CYP2C19 variability and clinical outcomes of clopidogrel, proton pump inhibitors, and voriconazole in Southeast Asia: a systematic review and meta-analysis

Introduction: Polymorphism in CYP2C19 is more prevalent in East Asia than in other regions of the world. However, no systematic review has analysed CYP2C19 variation in the Southeast Asian population. The understanding of variation may serve as a foundation for pharmacogenetic research and testing in this domain. Therefore, this meta-analysis aims to clarify the variability of CYP2C19 in Southeast Asia and its clinical implications for several medications, including clopidogrel, proton pump inhibitors (PPIs), and voriconazole. Methods: This systematic review employed the keywords "CYP2C19" and "Southeast Asia country," obtained from PubMed, Scopus, Web of Science, and Google Scholar. Single proportion meta-analyses of allele distribution were performed utilizing inverse variance analysis. Meta-analyses of clinical outcomes were performed using the Mantel-Haenszel method. Results and discussion: Based on 72 found studies, this meta-analysis revealed that CYP2C19 allele distribution in Southeast Asians is predominantly similar to that in East Asians, except for Indian Singaporeans and Malaysians, who match South and Middle Asians, and Papuans, who are similar to the Oceania population. CYP2C19 variation in Southeast Asian populations correlates with different treatment responses to clopidogrel and PPIs.
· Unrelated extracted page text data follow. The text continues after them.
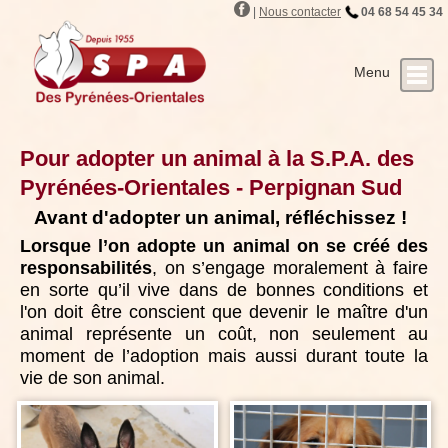
Orientales
|
Nous contacter
04 68 54 45 34
Nos partenaires
Les animaux
Infos utiles
Le refuge
Actualité
Accueil
Pour adopter un animal à la S.P.A. des
Pyrénées-Orientales - Perpignan Sud
Avant d'adopter un animal, réfléchissez !
Lorsque l’on adopte un animal on se créé des
responsabilités
, on s’engage moralement à faire
en sorte qu’il vive dans de bonnes conditions et
l'on doit être conscient que devenir le maître d'un
animal représente un coût, non seulement au
moment de l’adoption mais aussi durant toute la
vie de son animal.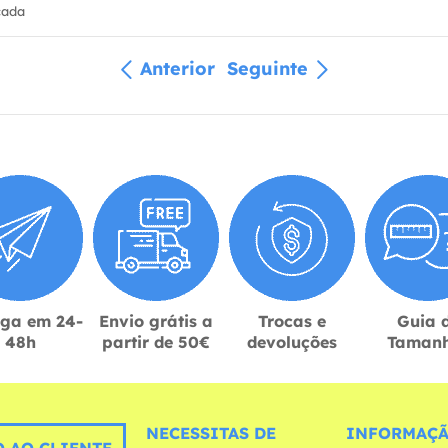
cada
Anterior
Seguinte
ega em 24-
Envio grátis a
Trocas e
Guia 
48h
partir de 50€
devoluções
Taman
NECESSITAS DE
INFORMAÇÃ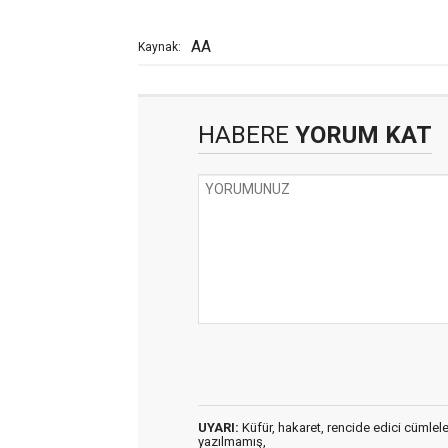
AA
Kaynak:
HABERE
YORUM KAT
UYARI:
Küfür, hakaret, rencide edici cümleler 
yazılmamış,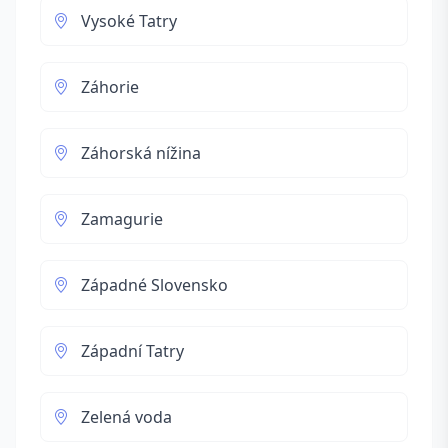
Vysoké Tatry
Záhorie
Záhorská nížina
Zamagurie
Západné Slovensko
Západní Tatry
Zelená voda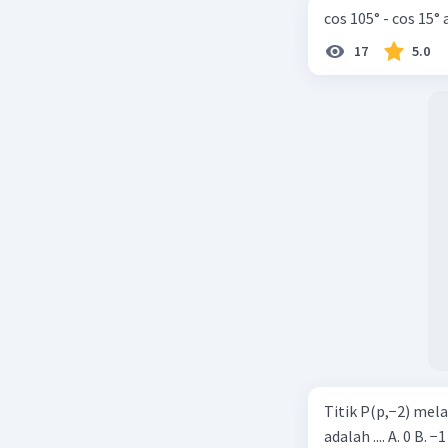
cos 105° - cos 15°
17
5.0
Titik P(p,−2) mel
adalah .... A. 0 B. −1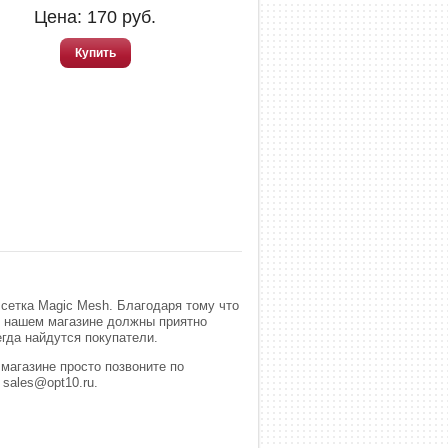
Цена:
170
руб.
Купить
сетка Magic Mesh. Благодаря тому что
в нашем магазине должны приятно
егда найдутся покупатели.
магазине просто позвоните по
 sales@opt10.ru.
.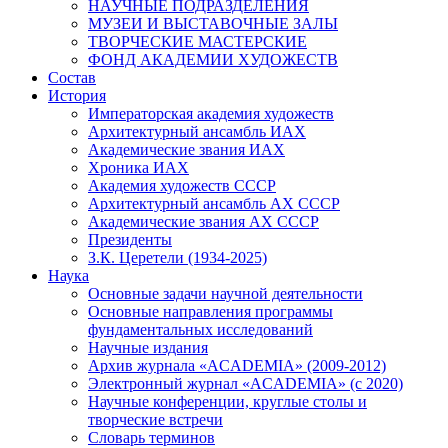
НАУЧНЫЕ ПОДРАЗДЕЛЕНИЯ
МУЗЕИ И ВЫСТАВОЧНЫЕ ЗАЛЫ
ТВОРЧЕСКИЕ МАСТЕРСКИЕ
ФОНД АКАДЕМИИ ХУДОЖЕСТВ
Состав
История
Императорская академия художеств
Архитектурный ансамбль ИАХ
Академические звания ИАХ
Хроника ИАХ
Академия художеств СССР
Архитектурный ансамбль АХ СССР
Академические звания АХ СССР
Президенты
З.К. Церетели (1934-2025)
Наука
Основные задачи научной деятельности
Основные направления программы
фундаментальных исследований
Научные издания
Архив журнала «ACADEMIA» (2009-2012)
Электронный журнал «ACADEMIA» (с 2020)
Научные конференции, круглые столы и
творческие встречи
Словарь терминов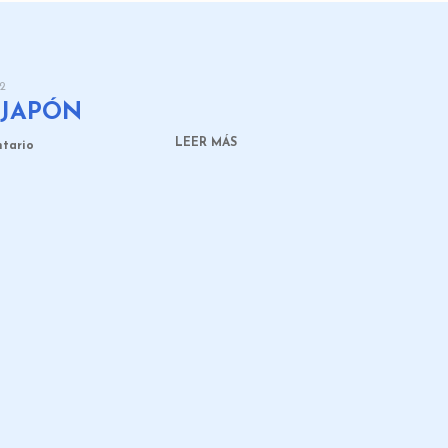
22
 JAPÓN
LEER MÁS
ntario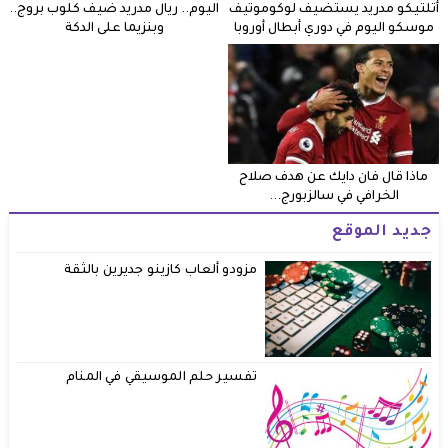
أتلتيكو مدريد يستضيف لوكوموتيف
اليوم.. ريال مدريد ضيف كلوب بروج..
موسكو اليوم في دوري أبطال أوروبا
وبنزيما على الدكة
ماذا قال فان دايك عن هدف صلاح
الخرافي في سالزبورج...
جديد الموقع
مزودو ألعاب كازينو جديرين بالثقة
تفسير حلم الموسيقي في المنام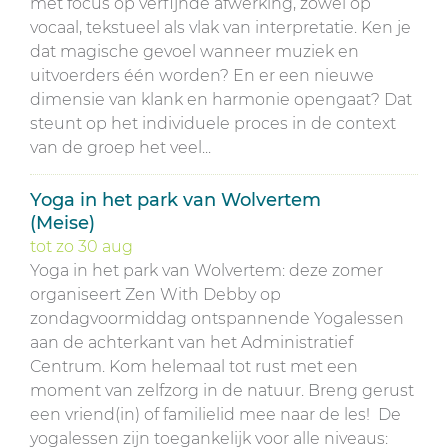
met focus op verfijnde afwerking, zowel op
vocaal, tekstueel als vlak van interpretatie. Ken je
dat magische gevoel wanneer muziek en
uitvoerders één worden? En er een nieuwe
dimensie van klank en harmonie opengaat? Dat
steunt op het individuele proces in de context
van de groep het veel...
Yoga in het park van Wolvertem
(Meise)
tot
zo
30
aug
Yoga in het park van Wolvertem: deze zomer
organiseert Zen With Debby op
zondagvoormiddag ontspannende Yogalessen
aan de achterkant van het Administratief
Centrum. Kom helemaal tot rust met een
moment van zelfzorg in de natuur. Breng gerust
een vriend(in) of familielid mee naar de les! De
yogalessen zijn toegankelijk voor alle niveaus: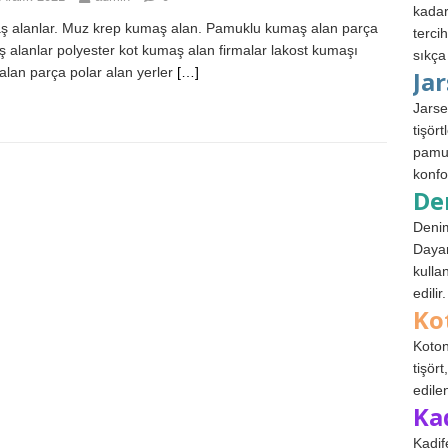
kadar
 alanlar. Muz krep kumaş alan. Pamuklu kumaş alan parça
terci
 alanlar polyester kot kumaş alan firmalar lakost kumaşı
sıkça
 alan parça polar alan yerler
[…]
Ja
Jarse
tişör
pamuk
konfo
De
Denim
Dayan
kulla
edilir.
Ko
Koton
tişör
edile
Ka
Kadif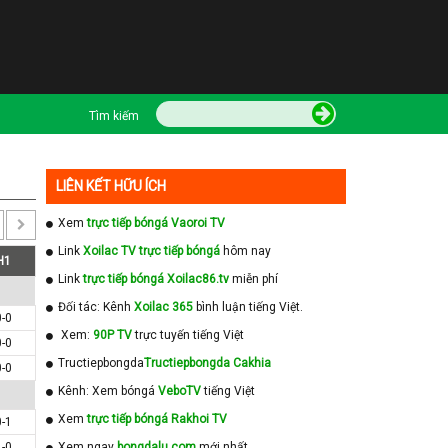
Tìm kiếm
LIÊN KẾT HỮU ÍCH
Xem
trực tiếp bóngá Vaoroi TV
Link
Xoilac TV trực tiếp bóngá
hôm nay
H1
Link
trực tiếp bóngá Xoilac86.tv
miễn phí
Đối tác: Kênh
Xoilac 365
bình luận tiếng Việt.
0-0
Xem:
90P TV
trực tuyến tiếng Việt
0-0
Tructiepbongda
Tructiepbongda Cakhia
0-0
Kênh: Xem bóngá
VeboTV
tiếng Việt
Xem
trực tiếp bóngá Rakhoi TV
0-1
1-0
Xem ngay
bongdalu com
mới nhất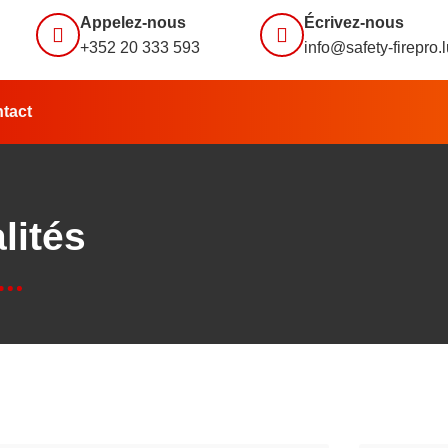
Appelez-nous
Écrivez-nous
+352 20 333 593
info@safety-firepro.
tact
lités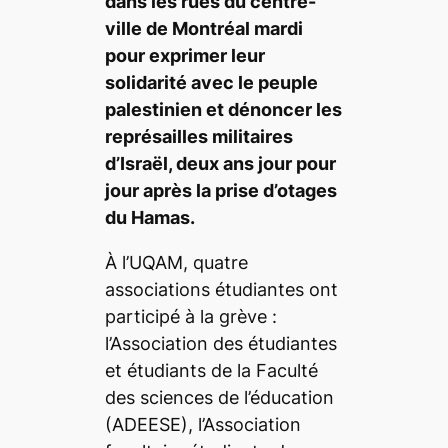
dans les rues du centre-
ville de Montréal mardi
pour exprimer leur
solidarité avec le peuple
palestinien et dénoncer les
représailles militaires
d’Israël, deux ans jour pour
jour après la prise d’otages
du Hamas.
À l’UQAM, quatre
associations étudiantes ont
participé à la grève :
l’Association des étudiantes
et étudiants de la Faculté
des sciences de l’éducation
(ADEESE), l’Association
The incidence of major adverse cardiovascular events (MACE), hypoaggregation, and clopidogrel resistance increased among clopidogrel users with CYP2C19 intermediate and poor metabolizer phenotypes. The effectiveness of PPIs treatment for Helicobacter pylori also tends to decrease in normal and intermediate metabolizers compared to poor metabolizers. Additional high-quality studies, including RCTs of pharmacogenetic testing, are essential to encourage CYP2C19 testing in Southeast Asia.